Just shrugged. "People who wanted long wool coats. The wool's pretty good. Some people buy them to make rugs-they dye the wool, do these folky kind of rugs for people's cabins. College students used to buy them, when grunge was big, but they went out of style… I suppose they mostly went to people who couldn't afford better. Most of our clientele."

"But you wouldn't know specifically."

"No. I could ask some of our cashiers, maybe somebody would remember."

Reasons asked her to contact the cashiers, and they agreed that he would stop by in the morning to talk with them. They talked for a couple of more minutes, then said thanks to Just, and wandered back outside. The Goodwill store was a long walk from the city center, Lucas thought-he pointed it out to Reasons and asked, "How would she get down here?"

"Bus, probably. Cheap ride, by bus. I'll have the guys check with the drivers."

They were drifting back toward the cars when a dark-complected young man with a Latino accent stepped outside and called, "Excuse."

Reasons called back, "Yeah?" The young man walked across the parking lot. He was wearing worn jeans, an Iowa Wrestling sweatshirt with the sleeves cut off at the biceps, and pointed-toe black dress shoes caked with mud. He had a sterling-silver earring in his left earlobe and a small black mustache.

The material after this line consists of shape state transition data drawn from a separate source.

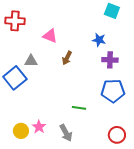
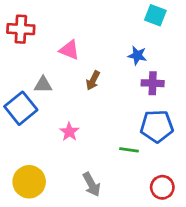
green line: (79, 108) -> (129, 150), moved
pink star: (39, 127) -> (69, 132), moved
yellow circle: (21, 131) -> (29, 182), size x1.5

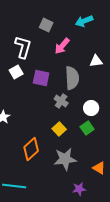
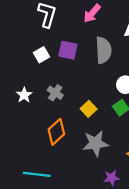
white square: (16, 72) -> (41, 55), moved
gray cross: (61, 101) -> (55, 93), moved

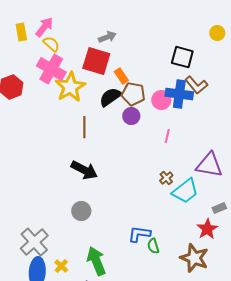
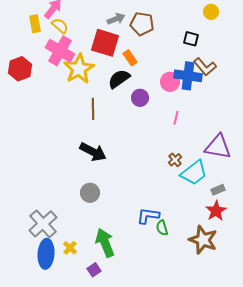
yellow rectangle: (21, 32) -> (35, 24), moved
yellow circle: (217, 33) -> (211, 12), moved
black square: (182, 57) -> (191, 39), size x0.7
brown pentagon: (133, 94) -> (142, 24), moved
gray rectangle: (219, 208) -> (218, 190), moved

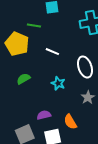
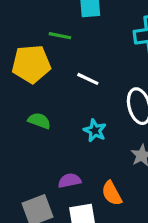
yellow pentagon: (17, 44) -> (31, 64), turned -30
green semicircle: (23, 79) -> (39, 121), turned 48

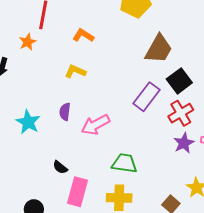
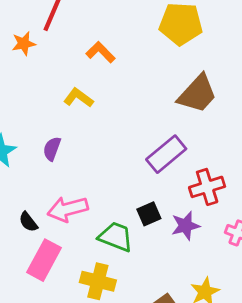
black square: (179, 81) -> (149, 214), moved, size x0.7
pink arrow: (95, 125) -> (68, 209), moved
purple star: (184, 143) -> (185, 226), moved

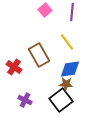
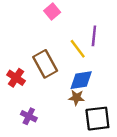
purple line: (72, 12) -> (94, 36), moved
black square: (61, 100) -> (97, 119), moved, turned 30

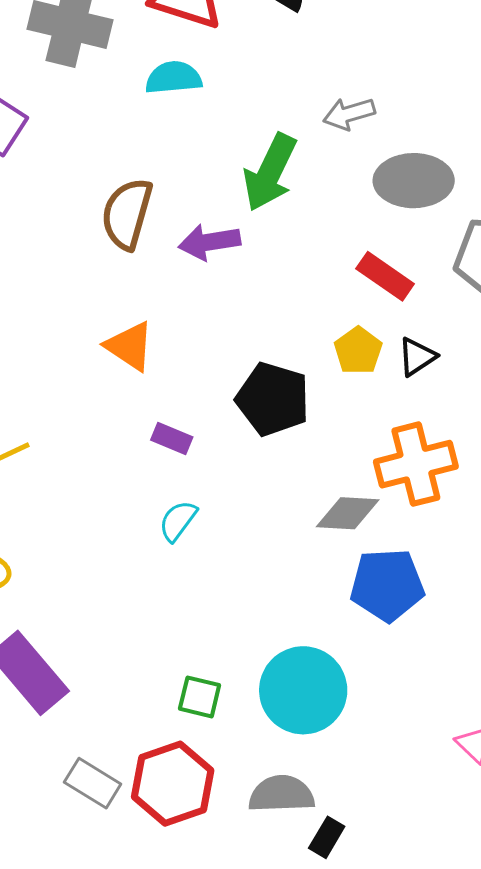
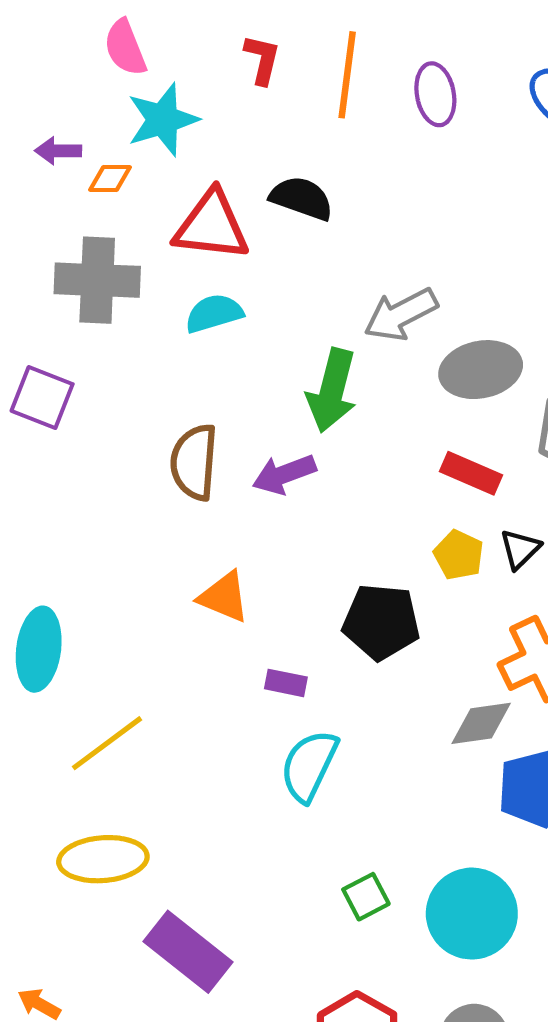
gray arrow: (349, 114) -> (401, 314), size x1.4
cyan semicircle: (178, 521) -> (309, 766), size x1.6
green square: (200, 697) -> (366, 897), moved, turned -30

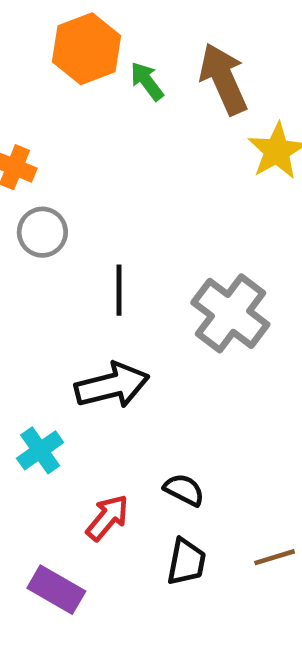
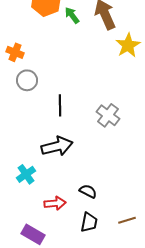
gray cross: (230, 313) -> (108, 115), size x0.7
red arrow: (107, 518) -> (55, 203), turned 45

"Mrs. Just said you were looking for the lady with the coat?"

"Yeah."

He pointed across the street. "I see her every day, catch the bus there."

They all looked at the bus stop.

"Every morning, she get on, every night, she get off. I think she lived around there somewhere. I see her in the Dumpster in the back. When she see me, she run across the street into the bushes." He said booshes.